Tuesday, August 28, 2007

How to judge a healthcare system

Was the recent shooting of a child in Liverpool a healthcare issue? According to the WHO it was. Cafe Hayek reprinted part of a column by John Stossel, in which he looks at why the USA did so badly in the WHO and Commonwealth Fund country surveys. They take life expectancy into account, which of course includes gun fatalities and traffic accidents - on both of which counts the USA does badly. But here's the best bit:

Another reason the U.S. didn't score high in the WHO rankings is that we are less socialistic than other nations. What has that got to do with the quality of health care? For the authors of the study, it's crucial. The WHO judged countries not on the absolute quality of health care, but on how "fairly" health care of any quality is "distributed." The problem here is obvious. By that criterion, a country with high-quality care overall but "unequal distribution" would rank below a country with lower quality care but equal distribution.

It's when this so-called "fairness," a highly subjective standard, is factored in that the U.S. scores go south.

The U.S. ranking is influenced heavily by the number of people — 45 million — without medical insurance. As I reported in previous columns, our government aggravates that problem by making insurance artificially expensive with, for example, mandates for coverage that many people would not choose and forbidding us to buy policies from companies in another state.
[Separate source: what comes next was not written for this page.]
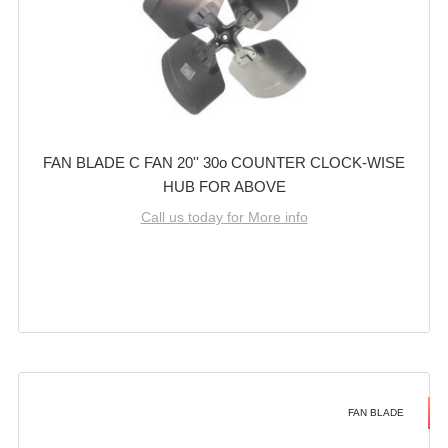
FAN BLADE C FAN 20'' 30o COUNTER CLOCK-WISE
HUB FOR ABOVE
Call us today for More info
FAN BLADE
Even with these interventions, the 45 million figure is misleading. Thirty-seven percent of that group live in households making more than $50,000 a year, says the U.S. Census Bureau. Nineteen percent are in households making more than $75,000 a year; 20 percent are not citizens, and 33 percent are eligible for existing government programs but are not enrolled.

1 comment:

Unknown said...

Two of our closest friends (she and I were in the PhD program together decades ago) are illustrative. She was disgusted by nasty university politics, and when she finished her PhD, she and her husband bought a farm, sheep and goats. She did what she loved most: weaving. He is a handyman, and a very good one. They have two children, live below the poverty line, and don't accept a cent of government assistance. Somehow, they manage to buy medical insurance.

There's plenty of insurance policies available here, and just about anyone who wants insurance can afford to buy it.